Learning to Take Better Care of Your Family's Teeth

How Do Braces Straighten Teeth?

Are you thinking of getting braces for your teeth? Then you may have some questions about how the process works. A common concern that some patients have is the way that braces straighten teeth. If you'd like to know how braces might work to move your teeth into better positions, this article will help you to understand the process.

Traditional braces and ceramic braces

Traditional braces and ceramic braces are similar in many ways. The main difference between ceramic braces is that they are much less visible than traditional braces because they are made of clear materials. Both traditional and ceramic braces move teeth with the help of brackets that attach to the front of each tooth.

Although your teeth are embedded in your jawbone, with constant and directed pressure, braces can gradually move teeth through your jawbone to a more favorable position. And as you undergo your treatment, your orthodontist will adjust your braces. For instance, they may adjust a single bracket to move one tooth in a particular direction.

Traditional and ceramic braces both utilize bands, spacers, archwires, and buccal tubes to achieve specific results.


Invisible braces differ from traditional braces considerably. This is because invisible aligners are made of clear, medical-grade plastic, which makes them almost invisible. In addition, unlike traditional braces, which stay on your teeth until your treatment is over, Invisalign aligners are removable. This means you can remove them when it is convenient.

Each invisible aligner moves teeth a preset amount, and once that target has been achieved, you move on to the next aligner. The timescale for each aligner is usually a couple of weeks.
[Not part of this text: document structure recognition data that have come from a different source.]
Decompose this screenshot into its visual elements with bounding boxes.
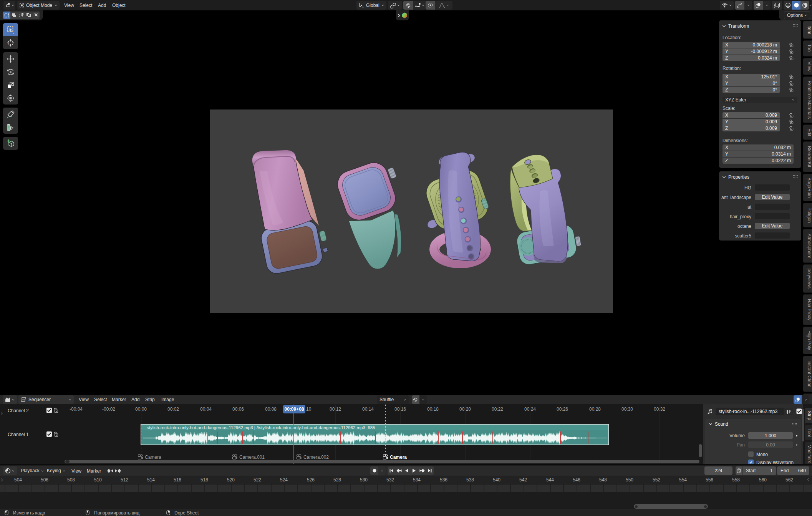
- svg-text:stylish-rock-intro-only-hot-an: stylish-rock-intro-only-hot-and-dangerou…: [147, 425, 375, 430]
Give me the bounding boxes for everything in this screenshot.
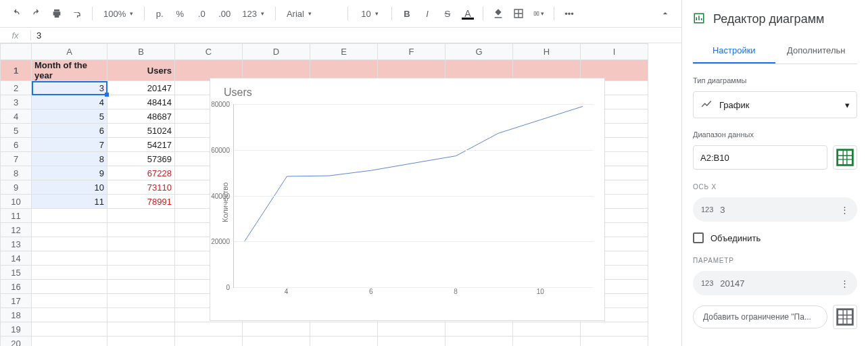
col-header-B[interactable]: B xyxy=(107,44,175,60)
row-header[interactable]: 11 xyxy=(1,209,32,223)
cell[interactable] xyxy=(581,337,648,347)
cell[interactable]: 10 xyxy=(32,180,107,195)
cell[interactable]: 67228 xyxy=(107,166,175,180)
cell[interactable] xyxy=(107,280,175,294)
col-header-G[interactable]: G xyxy=(445,44,513,60)
select-all-corner[interactable] xyxy=(1,44,32,60)
cell[interactable] xyxy=(32,251,107,266)
chart-type-dropdown[interactable]: График ▾ xyxy=(693,91,857,118)
cell[interactable]: 7 xyxy=(32,138,107,152)
cell[interactable] xyxy=(175,322,243,337)
cell[interactable] xyxy=(32,308,107,322)
cell[interactable]: 48687 xyxy=(107,109,175,124)
data-range-input[interactable]: A2:B10 xyxy=(693,145,827,170)
param-more-icon[interactable]: ⋮ xyxy=(840,278,849,289)
borders-button[interactable] xyxy=(509,4,528,23)
cell[interactable]: 20147 xyxy=(107,81,175,95)
row-header[interactable]: 14 xyxy=(1,251,32,266)
cell[interactable]: 3 xyxy=(32,81,107,95)
cell[interactable] xyxy=(513,322,581,337)
col-header-D[interactable]: D xyxy=(243,44,310,60)
cell[interactable] xyxy=(445,337,513,347)
cell[interactable] xyxy=(581,322,648,337)
cell[interactable]: 73110 xyxy=(107,180,175,195)
cell[interactable] xyxy=(107,294,175,308)
row-header[interactable]: 8 xyxy=(1,166,32,180)
table-row[interactable]: 19 xyxy=(1,322,648,337)
col-header-C[interactable]: C xyxy=(175,44,243,60)
cell[interactable] xyxy=(32,237,107,251)
more-toolbar-button[interactable]: ••• xyxy=(560,4,579,23)
cell[interactable] xyxy=(513,337,581,347)
row-header[interactable]: 20 xyxy=(1,337,32,347)
cell[interactable] xyxy=(32,280,107,294)
table-row[interactable]: 20 xyxy=(1,337,648,347)
cell[interactable] xyxy=(378,322,445,337)
format-currency-button[interactable]: р. xyxy=(150,4,169,23)
x-axis-more-icon[interactable]: ⋮ xyxy=(840,205,849,215)
collapse-toolbar-button[interactable] xyxy=(656,4,675,23)
cell[interactable] xyxy=(310,322,378,337)
decrease-decimal-button[interactable]: .0 xyxy=(191,4,212,23)
row-header[interactable]: 3 xyxy=(1,95,32,109)
format-percent-button[interactable]: % xyxy=(170,4,189,23)
paint-format-button[interactable] xyxy=(68,4,87,23)
zoom-dropdown[interactable]: 100% xyxy=(98,4,139,23)
select-range-button[interactable] xyxy=(833,145,857,170)
fill-color-button[interactable] xyxy=(489,4,508,23)
col-header-E[interactable]: E xyxy=(310,44,378,60)
combine-checkbox[interactable] xyxy=(693,232,704,243)
row-header[interactable]: 1 xyxy=(1,60,32,81)
cell[interactable] xyxy=(107,223,175,237)
cell[interactable]: 4 xyxy=(32,95,107,109)
redo-button[interactable] xyxy=(27,4,46,23)
cell[interactable] xyxy=(107,237,175,251)
col-header-A[interactable]: A xyxy=(32,44,107,60)
increase-decimal-button[interactable]: .00 xyxy=(214,4,235,23)
cell[interactable] xyxy=(32,209,107,223)
row-header[interactable]: 2 xyxy=(1,81,32,95)
cell[interactable]: 6 xyxy=(32,124,107,138)
cell[interactable]: 51024 xyxy=(107,124,175,138)
print-button[interactable] xyxy=(47,4,66,23)
cell[interactable] xyxy=(107,209,175,223)
cell[interactable]: 5 xyxy=(32,109,107,124)
bold-button[interactable]: B xyxy=(397,4,416,23)
col-header-H[interactable]: H xyxy=(513,44,581,60)
cell[interactable] xyxy=(310,337,378,347)
cell[interactable] xyxy=(107,266,175,280)
row-header[interactable]: 7 xyxy=(1,152,32,166)
cell[interactable] xyxy=(107,337,175,347)
cell[interactable] xyxy=(175,337,243,347)
col-header-F[interactable]: F xyxy=(378,44,445,60)
cell[interactable]: 8 xyxy=(32,152,107,166)
add-constraint-grid-button[interactable] xyxy=(833,305,857,329)
cell[interactable]: 11 xyxy=(32,195,107,209)
undo-button[interactable] xyxy=(7,4,26,23)
formula-bar[interactable]: fx 3 xyxy=(0,27,681,43)
row-header[interactable]: 4 xyxy=(1,109,32,124)
font-family-dropdown[interactable]: Arial xyxy=(281,4,342,23)
cell[interactable] xyxy=(32,337,107,347)
cell[interactable]: 78991 xyxy=(107,195,175,209)
cell[interactable]: Month of the year xyxy=(32,60,107,81)
italic-button[interactable]: I xyxy=(418,4,437,23)
row-header[interactable]: 10 xyxy=(1,195,32,209)
cell[interactable] xyxy=(243,322,310,337)
cell[interactable] xyxy=(107,322,175,337)
row-header[interactable]: 19 xyxy=(1,322,32,337)
merge-cells-button[interactable] xyxy=(529,4,548,23)
row-header[interactable]: 5 xyxy=(1,124,32,138)
row-header[interactable]: 17 xyxy=(1,294,32,308)
col-header-I[interactable]: I xyxy=(581,44,648,60)
row-header[interactable]: 12 xyxy=(1,223,32,237)
add-constraint-button[interactable]: Добавить ограничение "Па... xyxy=(693,305,827,328)
cell[interactable]: Users xyxy=(107,60,175,81)
cell[interactable] xyxy=(32,266,107,280)
cell[interactable] xyxy=(32,322,107,337)
row-header[interactable]: 16 xyxy=(1,280,32,294)
tab-customize[interactable]: Дополнительн xyxy=(775,39,858,64)
row-header[interactable]: 18 xyxy=(1,308,32,322)
cell[interactable] xyxy=(243,337,310,347)
row-header[interactable]: 13 xyxy=(1,237,32,251)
But in most cases, to ensure the success of your treatment, you'll need to keep your aligners in for a set amount of time per day.

Like traditional braces, invisible aligners may also require brackets to assist with the movement of teeth.

Lingual braces  

Lingual braces are made of metal and orthodontists can use them to target specific areas of a patient's mouth. This is made easier by the fact that lingual braces attach to the backs of teeth rather than the front. And just like traditional braces, lingual braces rely on brackets to move teeth. You'll need to see your orthodontist every several weeks to have the brackets adjusted.

However, lingual braces can be painful if your mouth is sensitive. But with the help of orthodontic wax and time, you can gradually get used to wearing lingual braces.